Scélérats

 

Tout au long de sa vie, Guillaume fut en butte à maints procès, d'ordre financier ou territorial. Ses dettes s'accrurent lorsque Simon de Montfort entreprit de le ruiner. En tant que royaliste engagé, Guillaume avait combattu les de Montfort et dévasté le manoir de Sedgewick, appartenant à Simon de Montfort le jeune et situé dans le rape de Bramber. Au cours des mois qui suivirent la victoire de Simon de Montfort à la bataille de Lewes, les visées de ce dernier étaient tout autant de se venger que d'accroître sa propre expansion dans le Sussex.

Guillaume de Braose ne comparut pas à la Tour de Londres lorsqu'un tribunal l'assigna pour entendre les charges portées contre lui par Simon de Montfort. En juin 1264, des dommages et intérêts lui furent réclamés pour l'excessive somme de dix mille marks. En outre, son fils et héritier et son château de Knepp, déjà saisi par Simon de Montfort, devaient être retenus jusqu'à ce que des arrangements pour le paiement fussent pris. Le jeune Guillaume de Braose fut gardé chez Eleanor de Montfort jusqu'à la défaite de son mari à la bataille d'Evesham en 1265.

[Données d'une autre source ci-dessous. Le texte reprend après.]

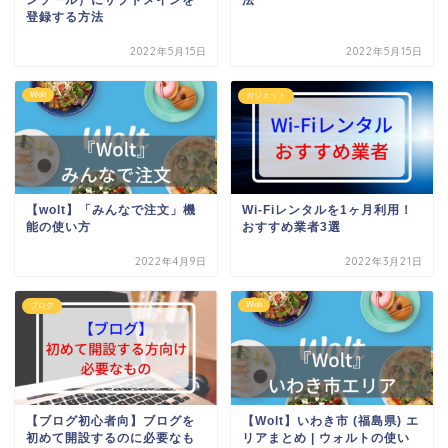
登録する方法
2022年5月15日
2022年5月15日
Wolt
ガジェット
【wolt】「みんなで注文」機
Wi-Fiレンタルを1ヶ月利用！
能の使い方
おすすめ業者3選
2022年4月9日
2022年3月21日
Wolt
ブログ
【ブログ初心者向】ブログを
【Wolt】いわき市 (福島県) エ
初めて開設するのに必要なも
リアまとめ | ウォルトの使い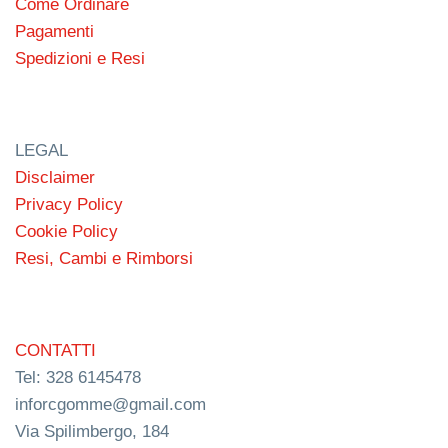
Come Ordinare
Pagamenti
Spedizioni e Resi
LEGAL
Disclaimer
Privacy Policy
Cookie Policy
Resi, Cambi e Rimborsi
CONTATTI
Tel: 328 6145478
inforcgomme@gmail.com
Via Spilimbergo, 184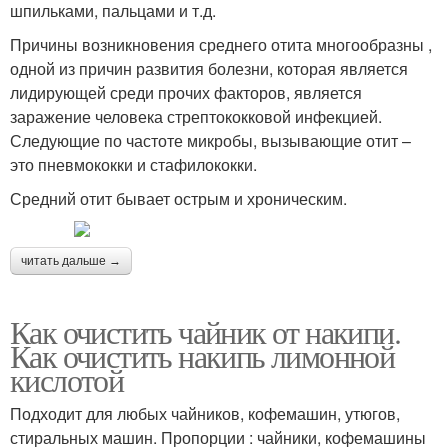
шпильками, пальцами и т.д.
Причины возникновения среднего отита многообразны ,
одной из причин развития болезни, которая является
лидирующей среди прочих факторов, является
заражение человека стрептококковой инфекцией.
Следующие по частоте микробы, вызывающие отит –
это пневмококки и стафилококки.
Средний отит бывает острым и хроническим.
читать дальше →
Как очистить чайник от накипи.
Как очистить накипь лимонной
кислотой
Подходит для любых чайников, кофемашин, утюгов,
стиральных машин. Пропорции : чайники, кофемашины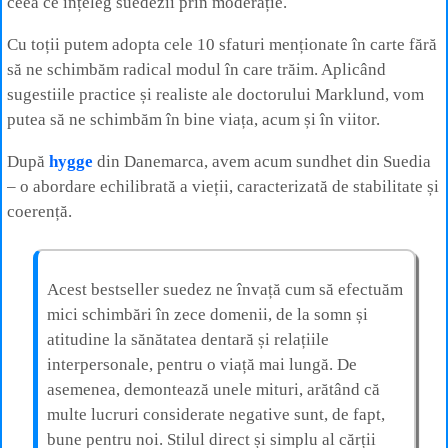
ceea ce înțeleg suedezii prin moderație.
Cu toții putem adopta cele 10 sfaturi menționate în carte fără
să ne schimbăm radical modul în care trăim. Aplicând
sugestiile practice și realiste ale doctorului Marklund, vom
putea să ne schimbăm în bine viața, acum și în viitor.
După
hygge
din Danemarca, avem acum sundhet din Suedia
– o abordare echilibrată a vieții, caracterizată de stabilitate și
coerență.
Acest bestseller suedez ne învață cum să efectuăm
mici schimbări în zece domenii, de la somn și
atitudine la sănătatea dentară și relațiile
interpersonale, pentru o viață mai lungă. De
asemenea, demontează unele mituri, arătând că
multe lucruri considerate negative sunt, de fapt,
bune pentru noi. Stilul direct și simplu al cărții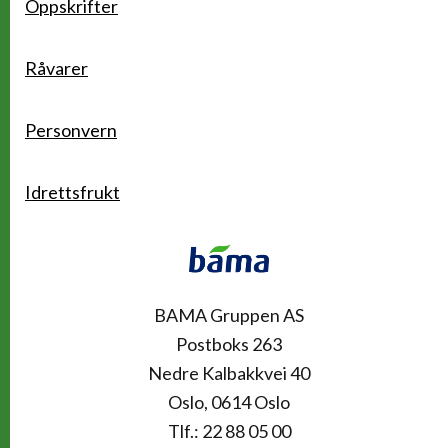
Oppskrifter
Råvarer
Personvern
Idrettsfrukt
Kontakt
BAMA Gruppen AS
Postboks 263
Nedre Kalbakkvei 40
Oslo, 0614 Oslo
Tlf.: 22 88 05 00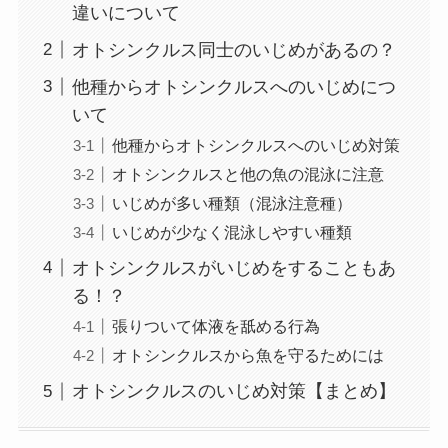
違いについて
オトシンクルス同士のいじめがあるの？
他種からオトシンクルスへのいじめにつ
いて
他種からオトシンクルスへのいじめ対策
オトシンクルスと他の魚の混泳に注意
いじめが多い種類（混泳注意種）
いじめが少なく混泳しやすい種類
オトシンクルスがいじめをすることもあ
る！？
張りついて体液を舐める行為
オトシンクルスから魚を守るためには
オトシンクルスのいじめ対策【まとめ】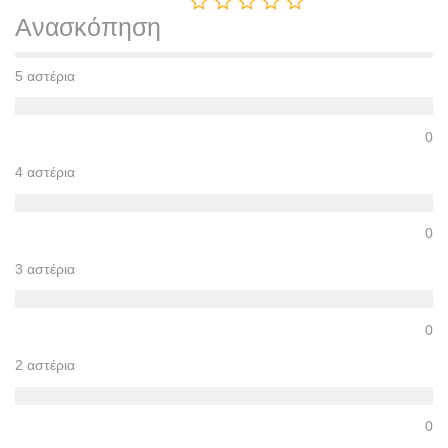
Ανασκόπηση
5 αστέρια
0
4 αστέρια
0
3 αστέρια
0
2 αστέρια
0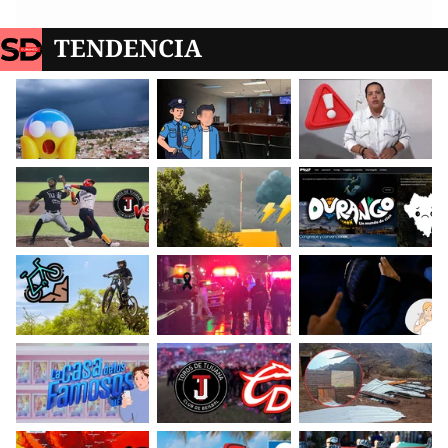
TENDENCIA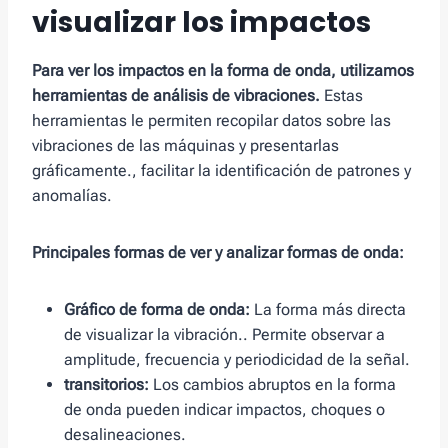
visualizar los impactos
Para ver los impactos en la forma de onda, utilizamos
herramientas de análisis de vibraciones.
Estas
herramientas le permiten recopilar datos sobre las
vibraciones de las máquinas y presentarlas
gráficamente., facilitar la identificación de patrones y
anomalías.
Principales formas de ver y analizar formas de onda:
Gráfico de forma de onda:
La forma más directa
de visualizar la vibración.. Permite observar a
amplitude, frecuencia y periodicidad de la señal.
transitorios:
Los cambios abruptos en la forma
de onda pueden indicar impactos, choques o
desalineaciones.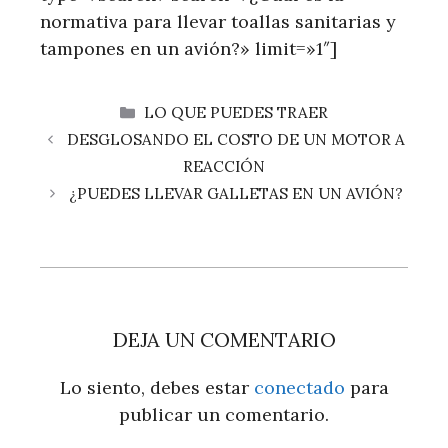
normativa para llevar toallas sanitarias y
tampones en un avión?» limit=»1″]
CATEGORÍAS
LO QUE PUEDES TRAER
DESGLOSANDO EL COSTO DE UN MOTOR A
REACCIÓN
¿PUEDES LLEVAR GALLETAS EN UN AVIÓN?
DEJA UN COMENTARIO
Lo siento, debes estar
conectado
para
publicar un comentario.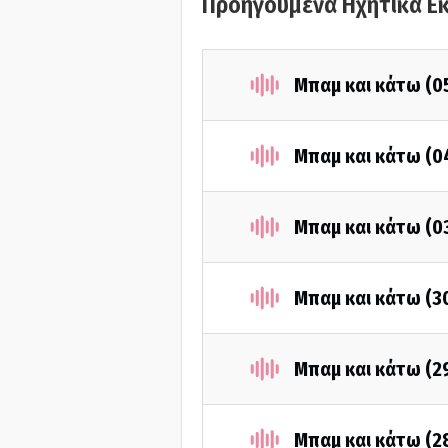
Προηγούμενα Ηχητικά Ε
Μπαμ και κάτω (0
Μπαμ και κάτω (0
Μπαμ και κάτω (0
Μπαμ και κάτω (3
Μπαμ και κάτω (2
Μπαμ και κάτω (2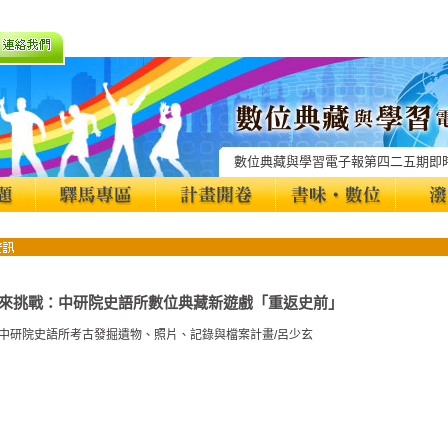
數位典藏與學習電子報第四二五期即
來挑戰：中研院史語所數位典藏新遊戲「重返史前」
中研院史語所考古發掘遺物、照片、記錄與檔案計畫/呂少玄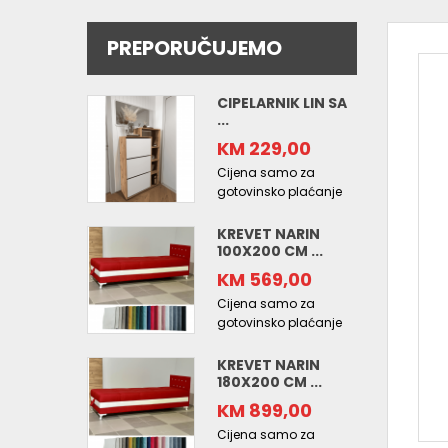
PREPORUČUJEMO
CIPELARNIK LIN SA
...
KM 229,00
Cijena samo za
gotovinsko plaćanje
KREVET NARIN
100X200 CM ...
KM 569,00
Cijena samo za
gotovinsko plaćanje
KREVET NARIN
180X200 CM ...
KM 899,00
Cijena samo za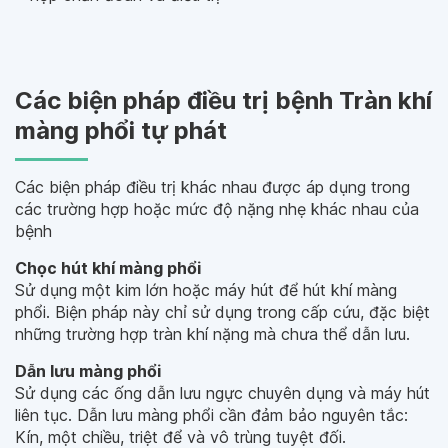
Các biện pháp điều trị bệnh Tràn khí
màng phổi tự phát
Các biện pháp điều trị khác nhau được áp dụng trong
các trường hợp hoặc mức độ nặng nhẹ khác nhau của
bệnh
Chọc hút khí màng phổi
Sử dụng một kim lớn hoặc máy hút để hút khí màng
phổi. Biện pháp này chỉ sử dụng trong cấp cứu, đặc biệt
những trường hợp tràn khí nặng mà chưa thể dẫn lưu.
Dẫn lưu màng phổi
Sử dụng các ống dẫn lưu ngực chuyên dụng và máy hút
liên tục. Dẫn lưu màng phổi cần đảm bảo nguyên tắc:
Kín, một chiều, triệt để và vô trùng tuyệt đối.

En 1278, le port de Shoreham porta plainte auprès du roi contre Guillaume, à propos des méthodes d'extorsion de taxes croissantes et de droits de douane abusifs. Il fut accusé de prendre "de chaque bateau un fût devant le mât et un derrière, et, en outre, de s'emparer de cire et autre marchandise contre la volonté des marchands et en dépit du roi". Guillaume dénia ces chefs d'accusation mais ses affaires financières étaient devenues une source de scandale et il y gagna une réputation de scélérat.

Un historien de Swansea (W H Jones) est cité dans le guide du château d'Oystermouth se rapportant aux de Braose, seigneurs du Gower. "Les de Braose étaient un clan licencieux de flibustiers, qui semblent avoir été tellement habitués à la duplicité et aux chicanes qu'il leur était impossible d'être loyaux et honnêtes dans leurs rapports de voisinage." Guillaume mourut en 1291 et fut enterré à Findon, dans le Sussex. Son fils aîné, Guillaume, fut le dernier des de Braose de Bramber.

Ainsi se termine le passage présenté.